→ Brief:
Omit all images, then repeat exactly the lines below from the one containing "假日好去處｜2026放假去邊好？逾20放假好去處郊外/秘景 休閒半日或一日遊" through the one containing "RECOMMENDED ITEMS", both ends included.

→ Dataset records:
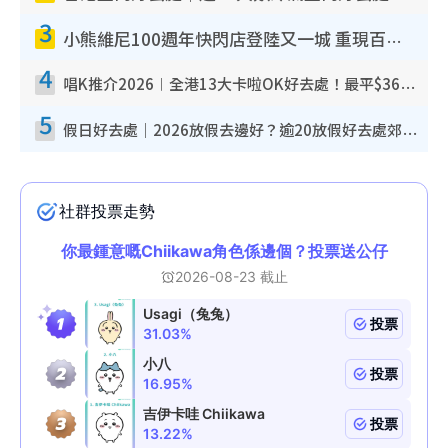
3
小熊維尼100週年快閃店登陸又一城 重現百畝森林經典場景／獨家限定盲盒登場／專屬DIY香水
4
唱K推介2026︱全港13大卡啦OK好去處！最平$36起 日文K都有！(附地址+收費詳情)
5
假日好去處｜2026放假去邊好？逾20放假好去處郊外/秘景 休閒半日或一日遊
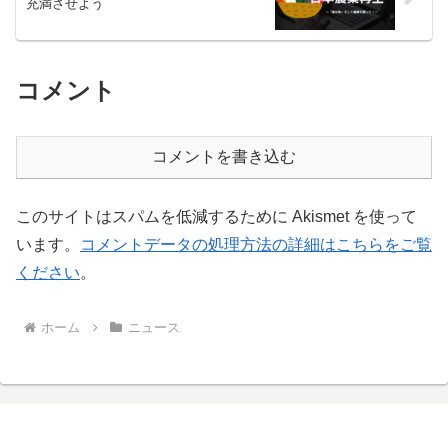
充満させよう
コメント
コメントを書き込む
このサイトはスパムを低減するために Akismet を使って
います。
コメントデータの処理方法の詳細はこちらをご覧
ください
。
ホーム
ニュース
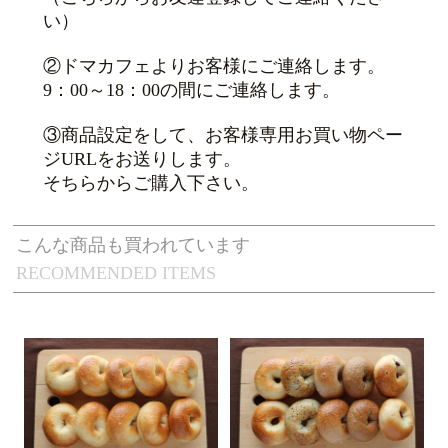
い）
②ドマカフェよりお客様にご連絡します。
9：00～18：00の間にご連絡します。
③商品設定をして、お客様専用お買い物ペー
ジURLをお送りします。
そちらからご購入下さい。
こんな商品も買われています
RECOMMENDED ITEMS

--

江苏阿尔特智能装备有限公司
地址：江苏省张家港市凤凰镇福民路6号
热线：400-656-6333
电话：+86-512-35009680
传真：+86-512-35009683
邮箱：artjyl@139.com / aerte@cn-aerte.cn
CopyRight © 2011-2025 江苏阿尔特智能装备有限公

--

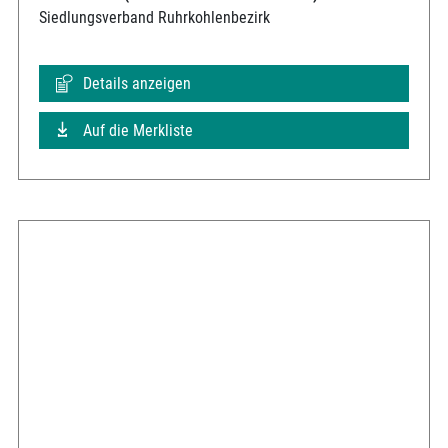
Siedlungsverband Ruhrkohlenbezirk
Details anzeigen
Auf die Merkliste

→ Problem solution:
假日好去處｜2026放假去邊好？逾20放假好去處郊外/秘景 休閒半日或一日遊
充満させよう
コメント
コメントを書き込む
このサイトはスパムを低減するために Akismet を使って
います。
コメントデータの処理方法の詳細はこちらをご覧
ください
。
ホーム
ニュース
い）
②ドマカフェよりお客様にご連絡します。
9：00～18：00の間にご連絡します。
③商品設定をして、お客様専用お買い物ペー
ジURLをお送りします。
そちらからご購入下さい。
こんな商品も買われています
RECOMMENDED ITEMS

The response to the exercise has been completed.